I would like to mention that even Travell and Simons which get scoffed at even realized the limitations of their model and virtually say Trigger points (or muscle points) are only one point of the larger sore point picture.

"when one injects a TP, the needle frequently encounters a region of muscle in resistant like hard rubber, suggesting strongly contracted muscle fibers, organized exudate, or fibrosis. At other times the needle encounters a firm encapsulated structure on the order of 1 or 2 mm in diameter. It feels like a well organized connective tissue. The nature of this structure remains to be demonstrated histologically in conjunction with TP's."

-directly from travell and simons.
it seems they agree with your sentiment that it's not always muscle and the actual structures could be a variety of things.

I think most likely there are parts that are muscle caused, due to the muscle malfunctioning creating a problem with the CNS, and there are other times where the CNS possible causes the issue itself.
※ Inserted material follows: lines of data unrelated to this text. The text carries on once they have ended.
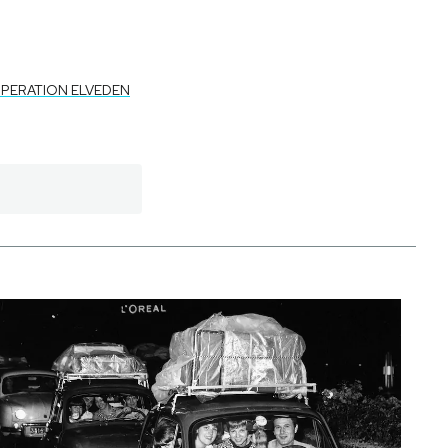
PERATION ELVEDEN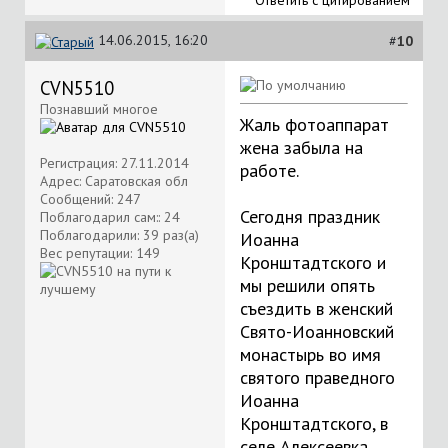
Ответить с цитированием
14.06.2015, 16:20
#
10
CVN5510
Познавший многое
Жаль фотоаппарат
жена забыла на
Регистрация: 27.11.2014
работе.
Адрес: Саратовская обл
Сообщений: 247
Сегодня праздник
Поблагодарил сам:: 24
Поблагодарили: 39 раз(а)
Иоанна
Вес репутации:
149
Кронштадтского и
мы решили опять
съездить в женский
Свято-Иоанновский
монастырь во имя
святого праведного
Иоанна
Кронштадтского, в
селе Алексеевка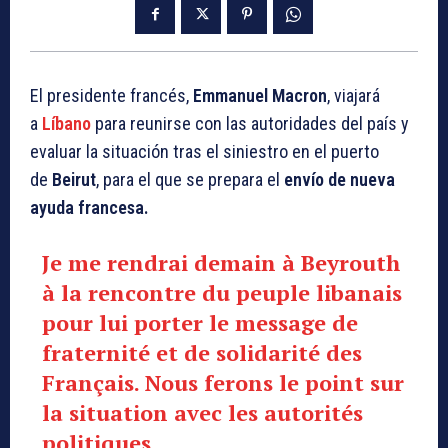
El presidente francés,
Emmanuel Macron
, viajará
a
Líbano
para reunirse con las autoridades del país y
evaluar la situación tras el siniestro en el puerto
de
Beirut
, para el que se prepara el
envío de nueva
ayuda francesa.
Je me rendrai demain à Beyrouth
à la rencontre du peuple libanais
pour lui porter le message de
fraternité et de solidarité des
Français. Nous ferons le point sur
la situation avec les autorités
politiques.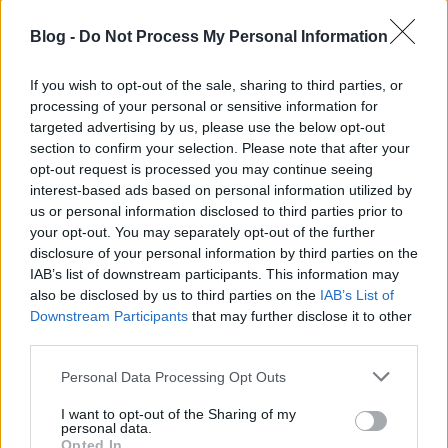
Blog -
Do Not Process My Personal Information
If you wish to opt-out of the sale, sharing to third parties, or
processing of your personal or sensitive information for
targeted advertising by us, please use the below opt-out
section to confirm your selection. Please note that after your
opt-out request is processed you may continue seeing
interest-based ads based on personal information utilized by
us or personal information disclosed to third parties prior to
your opt-out. You may separately opt-out of the further
disclosure of your personal information by third parties on the
IAB’s list of downstream participants. This information may
also be disclosed by us to third parties on the
IAB’s List of
Downstream Participants
that may further disclose it to other
third parties.
Please note that this website/app uses one or more Google
Personal Data Processing Opt Outs
services and may gather and store information including but
not limited to your visit or usage behaviour. You may click to
I want to opt-out of the Sharing of my
personal data.
grant or deny consent to Google and its third-party tags to
Opted In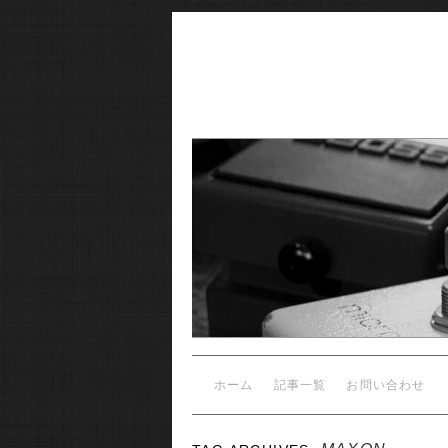
ホーム
記事一覧
お問い合わせ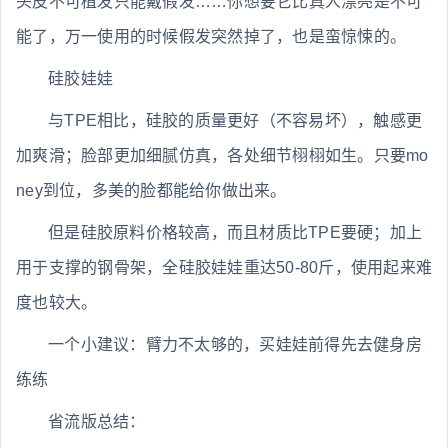
头皮不可植发只能戴假发……你想要它比真人漂亮是不可
能了，万一使用的时候假发突然掉了，也是蛮惊悚的。
硅胶娃娃
与TPE相比，硅胶的质量更好（不容易坏），触感更
加爽滑；脸部更加细腻仿真，各处细节栩栩如生。只要mo
ney到位，多美的脸都能给你做出来。
但是硅胶原料价格较高，而且材质比TPE要硬；加上
用于支撑的钢骨架，全硅胶娃娃重达50-80斤，使用起来难
度也较大。
一个小建议：臂力不太够的，买娃娃前得先去健身房
练练
省流版总结：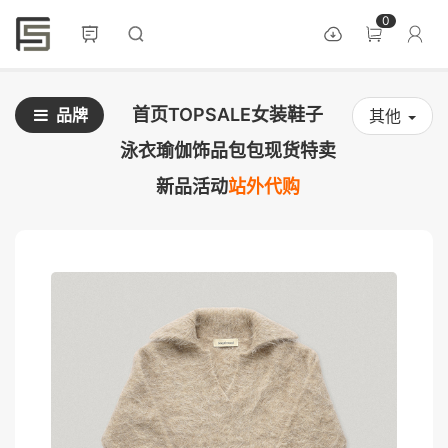
0
首页
TOPSALE
女装
鞋子
品牌
其他
泳衣
瑜伽
饰品
包包
现货
特卖
新品
活动
站外代购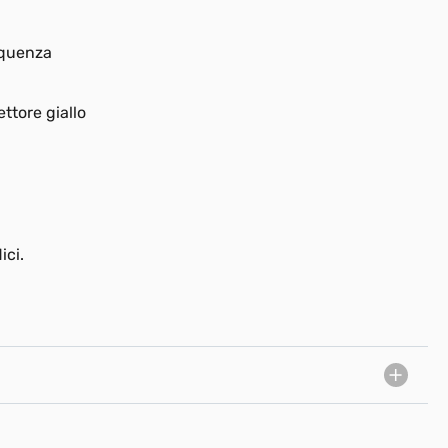
equenza
ttore giallo
ici.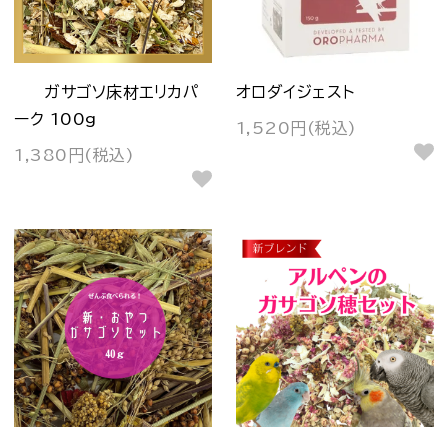
ガサゴソ床材エリカパ
オロダイジェスト
ーク 100g
1,520円(税込)
1,380円(税込)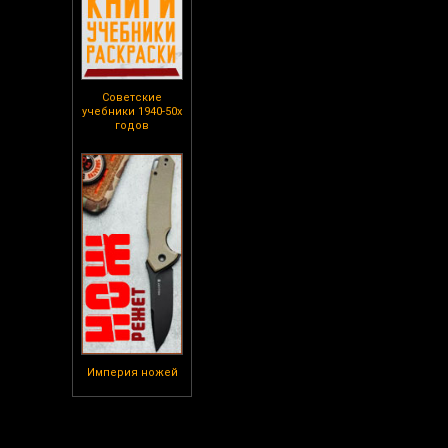
Советские
учебники 1940-50х
годов
Империя ножей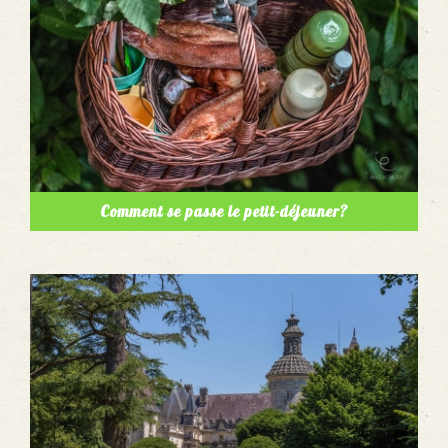
Comment se passe le petit-déjeuner?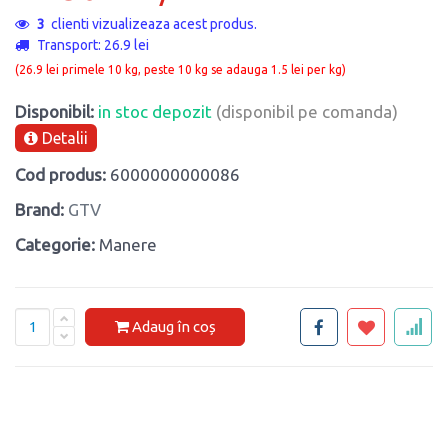
3
clienti vizualizeaza acest produs.
Transport: 26.9 lei
(26.9 lei primele 10 kg, peste 10 kg se adauga 1.5 lei per kg)
Disponibil:
in stoc depozit
(disponibil pe comanda)
Detalii
Cod produs:
6000000000086
Brand:
GTV
Categorie:
Manere
Adaug în coș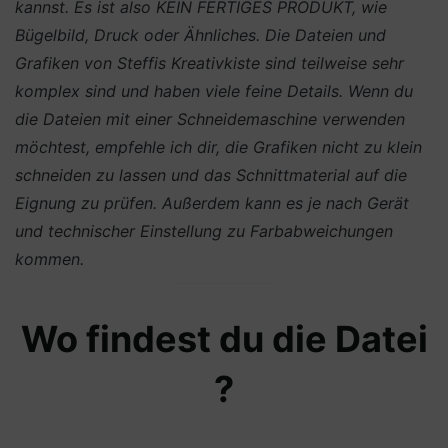
kannst. Es ist also KEIN FERTIGES PRODUKT, wie
Bügelbild, Druck oder Ähnliches.
Die Dateien und
Grafiken von Steffis Kreativkiste sind teilweise sehr
komplex sind und haben viele feine Details. Wenn du
die Dateien mit einer Schneidemaschine verwenden
möchtest, empfehle ich dir, die Grafiken nicht zu klein
schneiden zu lassen und das Schnittmaterial auf die
Eignung zu prüfen. Außerdem kann es je nach Gerät
und technischer Einstellung zu Farbabweichungen
kommen.
Wo findest du die Datei
?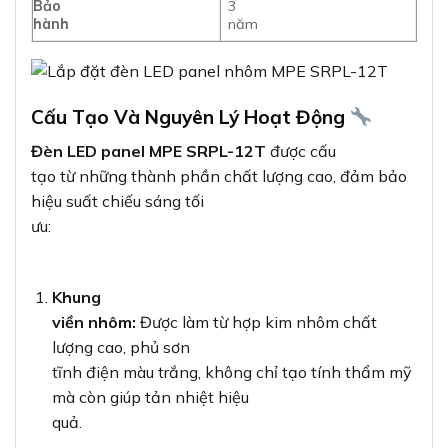
Bảo
3
hành
năm
Cấu Tạo Và Nguyên Lý Hoạt Động
Đèn LED panel MPE SRPL-12T
được cấu
tạo từ những thành phần chất lượng cao, đảm bảo
hiệu suất chiếu sáng tối
ưu:
Khung
viền nhôm:
Được làm từ hợp kim nhôm chất
lượng cao, phủ sơn
tĩnh điện màu trắng, không chỉ tạo tính thẩm mỹ
mà còn giúp tản nhiệt hiệu
quả.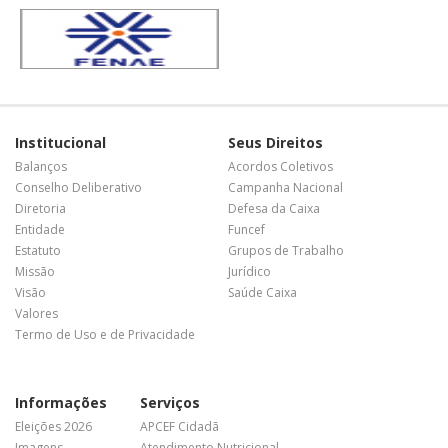
Institucional
Seus Direitos
Balanços
Acordos Coletivos
Conselho Deliberativo
Campanha Nacional
Diretoria
Defesa da Caixa
Entidade
Funcef
Estatuto
Grupos de Trabalho
Missão
Jurídico
Visão
Saúde Caixa
Valores
Termo de Uso e de Privacidade
Informações
Serviços
Eleições 2026
APCEF Cidadã
Imagens
Atendimento Nutricional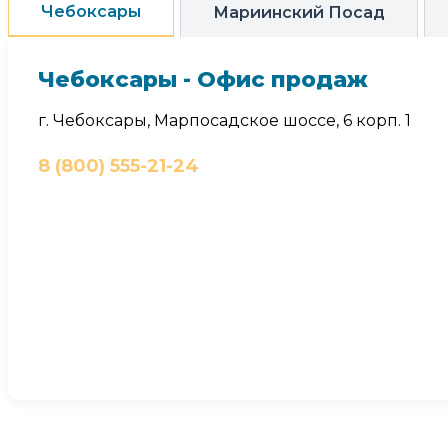
Чебоксары
Мариинский Посад
Чебоксары - Офис продаж
г. Чебоксары, Марпосадское шоссе, 6 корп. 1
8 (800) 555-21-24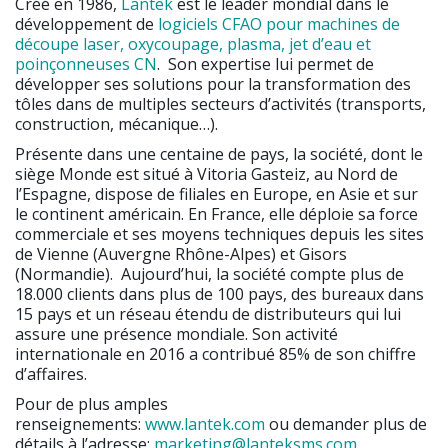
Créé en 1986,
Lantek
est le leader mondial dans le
développement de
logiciels CFAO pour machines de
découpe laser, oxycoupage, plasma, jet d’eau et
poinçonneuses CN
. Son expertise lui permet de
développer ses solutions pour la transformation des
tôles dans de multiples secteurs d’activités (transports,
construction, mécanique…).
Présente dans une centaine de pays, la société, dont le
siège Monde est situé à Vitoria Gasteiz, au Nord de
l’Espagne, dispose de filiales en Europe, en Asie et sur
le continent américain. En France, elle déploie sa force
commerciale et ses moyens techniques depuis les sites
de Vienne (Auvergne Rhône-Alpes) et Gisors
(Normandie). Aujourd’hui, la société compte plus de
18.000 clients dans plus de 100 pays, des bureaux dans
15 pays et un réseau étendu de distributeurs qui lui
assure une présence mondiale. Son activité
internationale en 2016 a contribué 85% de son chiffre
d’affaires.
Pour de plus amples
renseignements:
www.lantek.com
ou demander plus de
détails à l’adresse:
marketing@lanteksms.com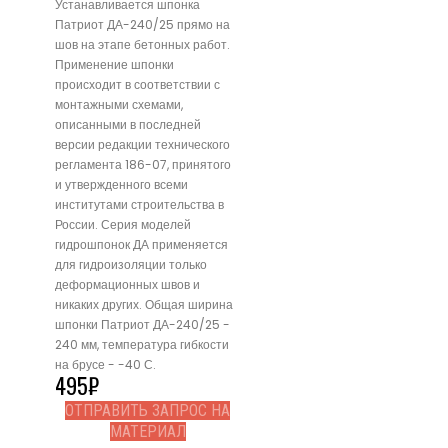
Устанавливается шпонка
Патриот ДА-240/25 прямо на
шов на этапе бетонных работ.
Применение шпонки
происходит в соответствии с
монтажными схемами,
описанными в последней
версии редакции технического
регламента 186-07, принятого
и утвержденного всеми
институтами строительства в
России. Серия моделей
гидрошпонок ДА применяется
для гидроизоляции только
деформационных швов и
никаких других. Общая ширина
шпонки Патриот ДА-240/25 -
240 мм, температура гибкости
на брусе - -40 С.
495
₽
ОТПРАВИТЬ ЗАПРОС НА
МАТЕРИАЛ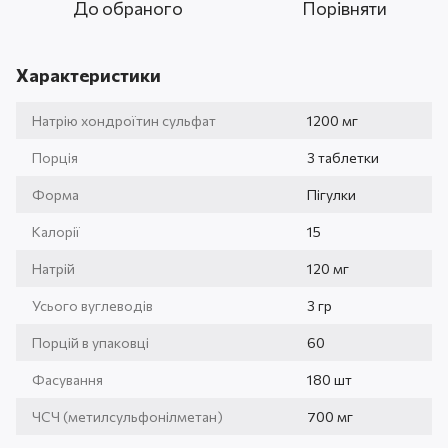
До обраного
Порівняти
Характеристики
Натрію хондроїтин сульфат
1200 мг
Порція
3 таблетки
Форма
Пігулки
Калорії
15
Натрій
120 мг
Усього вуглеводів
3 гр
Порцій в упаковці
60
Фасування
180 шт
ЧСЧ (метилсульфонілметан)
700 мг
Also there are probably a variety of other sources for similar symptoms.

Sorry for the long posts and I appreciate your comments I have one last question.

Isn't it possible to "break up" scar tissue. Either through repeated ROM exercises or massage and other tool techniques, softening up the collagen and other connective tissue that has been hardening? Wouldn't that also be independent of CNS?

Diane Jacobs said...

I suspect all improvements in sore spots and/or in discrete localized areas of abnormal physiology that are palpable, are due to the nervous system sorting out itself and inhibiting itself properly again by adapting to a novel input of some kind.

I really do NOT think it's necessary to turn people into pin cushions to do this. Nor do I think palpable sore spots are in muscle.

They must be in the skin organ, or else they would not be "sensitive" to palpation. There has to be an *extero*ceptively sensitive, hyperalgesic neuron involved, or a sore spot wouldn't palpate as sore. (Last I checked there were no exteroceptive neurons in muscle.)

I would recommend not wrapping all hypotheses to do with pain around concepts of muscle. Try wrapping them around the nervous system itself.

Unknown said...

Why couldn't muscle be pulling on skin which in turns senses this and creates a "sore" feeling?

Diane Jacobs said...

Good point. And what would make muscle pull on skin (or perhaps, on nerves that surface up to skin.. )?

Why might they do that?

Unknown said...

Well through the theory of fascia- through the fascia aha.

Also if you tear a hamstring and can feel the pain in moving it, why couldn't you feel the pain of a trigger point getting pressed on?

Diane Jacobs said...

Are you feeling the hamstring? Or are you feeling nociception? Or are you feeling a sudden change of mechanical deformation of some affected portion of the 72 kilometers of nerves that populate our physicality?

Yes, one can feel sore spots, if pressed on by someone... Why do people who press them seem to think these are located in muscle?